Tak heran kalau masa muda Nurul menjadi Primadona di kotanya. Banyak pria berpangkat termasuk yang memangku jabatan “tergila-gila” padanya. Namun, itu masa lalu Nurul. Kisah yang menghampiri hidupnya setengah abad yang lalu. Tubuh dan kulitnya yang dahulu putih dan mulus, kini tinggalah keriput yang menghitam akibat sengatan matahari yang tiap hari membakarnya.
Karena patah hati, Nurul pulang kampung di sebuah desa terpencil di Pulau Sumbawa dan memilih menikah dengan kerabatnya yang seorang petani. Sejak itulah, puluhan tahun ia menerima nasibnya menjadi seorang petani.
Perjalanan hidup yang penuh ironi, sempat membuatnya shock ketika pertama kali menyadari bahwa ia telah memilih menikah dengan pemuda kampung yang beda dengan pria-pria kota yang parlente yang pernah ia kenal. Namun, makin lama ia berpasrah diri, makin ia bisa menerima keadaannya itu meski terkadang ia sedikit minder.
Ketika ia memutuskan mengikuti kakaknya tinggal di Bandung, Jawa Barat, sekitar 40-an tahun yang lalu, ia menikmati kehidupan kota besar yang membawanya pada pergaulan berkelas.
Keputusan kakaknya untuk membawa Nurul ke Bandung kala itu lebih karena di Pulau Sumbawa tempatnya tinggal, ia banyak disukai para pria. Ia memang dikenal sebagai seorang perempuan cantik dan menawan.

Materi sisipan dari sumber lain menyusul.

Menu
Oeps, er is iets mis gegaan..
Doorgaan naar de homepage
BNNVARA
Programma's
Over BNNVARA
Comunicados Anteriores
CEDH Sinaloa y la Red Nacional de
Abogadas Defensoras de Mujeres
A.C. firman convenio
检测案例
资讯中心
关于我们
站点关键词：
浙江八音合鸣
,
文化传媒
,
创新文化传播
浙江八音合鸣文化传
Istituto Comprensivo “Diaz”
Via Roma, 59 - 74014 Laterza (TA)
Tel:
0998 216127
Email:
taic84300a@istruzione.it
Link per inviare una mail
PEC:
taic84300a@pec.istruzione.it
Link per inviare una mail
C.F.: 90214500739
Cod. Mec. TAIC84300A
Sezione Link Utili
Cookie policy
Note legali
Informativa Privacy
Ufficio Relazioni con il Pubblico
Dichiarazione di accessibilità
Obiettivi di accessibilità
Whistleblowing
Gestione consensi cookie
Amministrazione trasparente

“Istilah sekarang, di kota kecil tempatnya tinggal Bibi Nurul menjadi role model. Apa yang dipakainya akan diikuti orang lain. Begitu juga dengan gaya rambut dan model pakaiannya. Jika memakai sanggul, miring seinci pun akan membuat ia berdandan berjam-jam, seolah tiada habisnya jika dandannya tidak sempurna,” ungkap Rahmi, salah seorang keponakannya.
Cantik, menawan, pintar dan dikenal membuat banyak pria menyimpan hati padanya.

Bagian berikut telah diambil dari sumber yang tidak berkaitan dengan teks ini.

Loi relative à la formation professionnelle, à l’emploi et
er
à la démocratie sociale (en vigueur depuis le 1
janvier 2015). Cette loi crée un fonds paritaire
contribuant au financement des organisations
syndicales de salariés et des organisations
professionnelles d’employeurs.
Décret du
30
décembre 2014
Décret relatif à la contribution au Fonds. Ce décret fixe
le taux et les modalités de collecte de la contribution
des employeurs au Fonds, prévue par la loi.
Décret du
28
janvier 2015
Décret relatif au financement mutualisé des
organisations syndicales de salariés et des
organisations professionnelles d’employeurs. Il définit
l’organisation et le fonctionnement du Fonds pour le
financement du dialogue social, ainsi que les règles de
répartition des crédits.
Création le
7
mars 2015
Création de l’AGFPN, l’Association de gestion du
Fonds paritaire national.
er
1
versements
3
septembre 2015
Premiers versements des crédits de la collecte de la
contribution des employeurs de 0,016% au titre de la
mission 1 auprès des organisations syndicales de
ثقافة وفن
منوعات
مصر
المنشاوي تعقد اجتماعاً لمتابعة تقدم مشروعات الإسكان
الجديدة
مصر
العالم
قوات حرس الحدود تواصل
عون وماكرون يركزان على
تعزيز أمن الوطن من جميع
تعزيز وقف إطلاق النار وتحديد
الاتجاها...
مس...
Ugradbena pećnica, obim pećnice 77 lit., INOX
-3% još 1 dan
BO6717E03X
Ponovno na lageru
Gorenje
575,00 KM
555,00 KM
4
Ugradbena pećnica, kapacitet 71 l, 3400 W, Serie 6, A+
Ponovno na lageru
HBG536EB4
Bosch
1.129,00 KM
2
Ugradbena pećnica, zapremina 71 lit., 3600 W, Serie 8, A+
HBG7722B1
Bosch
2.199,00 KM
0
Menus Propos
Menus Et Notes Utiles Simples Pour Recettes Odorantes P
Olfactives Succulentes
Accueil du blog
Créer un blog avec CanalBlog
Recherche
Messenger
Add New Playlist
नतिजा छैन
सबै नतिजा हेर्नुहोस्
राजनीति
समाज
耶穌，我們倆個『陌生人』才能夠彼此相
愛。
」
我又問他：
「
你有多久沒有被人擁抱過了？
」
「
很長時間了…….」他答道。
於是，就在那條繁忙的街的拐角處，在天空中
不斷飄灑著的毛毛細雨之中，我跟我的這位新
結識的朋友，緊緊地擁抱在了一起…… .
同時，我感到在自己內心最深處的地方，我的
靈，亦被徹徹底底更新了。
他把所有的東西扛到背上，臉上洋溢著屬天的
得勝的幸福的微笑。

Namun Nurul seperti tidak bersemangat untuk pacaran. Hingga suatu hari seorang pria dengan kedudukan jabatan yang baik nekad datang melamarnya pada kakaknya karena kala itu orang tua mereka telah meninggal dunia.

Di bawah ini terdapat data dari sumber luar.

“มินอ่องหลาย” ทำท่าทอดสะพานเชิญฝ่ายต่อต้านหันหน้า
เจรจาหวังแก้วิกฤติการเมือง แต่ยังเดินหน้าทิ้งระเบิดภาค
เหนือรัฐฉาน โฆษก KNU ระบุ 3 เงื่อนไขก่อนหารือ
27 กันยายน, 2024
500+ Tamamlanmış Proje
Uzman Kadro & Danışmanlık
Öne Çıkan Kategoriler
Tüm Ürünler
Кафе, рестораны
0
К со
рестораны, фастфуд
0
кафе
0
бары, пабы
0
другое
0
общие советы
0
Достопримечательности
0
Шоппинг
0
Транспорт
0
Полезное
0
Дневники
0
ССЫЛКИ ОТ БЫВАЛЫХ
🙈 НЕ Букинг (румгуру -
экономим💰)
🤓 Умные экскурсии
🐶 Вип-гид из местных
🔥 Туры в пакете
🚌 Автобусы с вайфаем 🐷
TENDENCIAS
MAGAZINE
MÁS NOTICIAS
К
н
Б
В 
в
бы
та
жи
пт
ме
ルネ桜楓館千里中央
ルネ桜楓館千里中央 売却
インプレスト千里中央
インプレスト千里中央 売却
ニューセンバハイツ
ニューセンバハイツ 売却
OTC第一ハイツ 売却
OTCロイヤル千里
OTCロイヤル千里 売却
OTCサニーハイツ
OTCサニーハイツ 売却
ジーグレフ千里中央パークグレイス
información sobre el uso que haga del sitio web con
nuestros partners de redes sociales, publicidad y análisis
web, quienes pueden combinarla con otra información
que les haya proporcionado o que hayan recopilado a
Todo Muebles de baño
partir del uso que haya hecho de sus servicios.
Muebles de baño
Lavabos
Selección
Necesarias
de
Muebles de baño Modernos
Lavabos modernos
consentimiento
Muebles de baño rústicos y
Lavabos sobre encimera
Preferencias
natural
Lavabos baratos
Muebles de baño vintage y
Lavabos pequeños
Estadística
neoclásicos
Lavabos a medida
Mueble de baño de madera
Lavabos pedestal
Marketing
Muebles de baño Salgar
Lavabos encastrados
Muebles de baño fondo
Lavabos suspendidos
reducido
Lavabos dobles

BACA JUGA: Bau Nyale, Ini Kisah Drama Cinta Puteri Mandalika
Karena ia merasa tidak menyimpan hati untuk pria tersebut ia menolak. Penolakannya itu membuat si pria nekad dan memilih melarikannya. Beruntung, pria tersebut baik hati karena terlalu mencintainya sehingga Nurul tidak mengalami pelecehan atau lainnya.
Selama dua hari dilarikan pria itu, Nurul baik-baik dan aman saja. Nurul sendiri tidak marah pada pria itu karena ia tahu pria itu mencintainya apalagi dia memperlakukannya dengan baik selama “pelarian” itu.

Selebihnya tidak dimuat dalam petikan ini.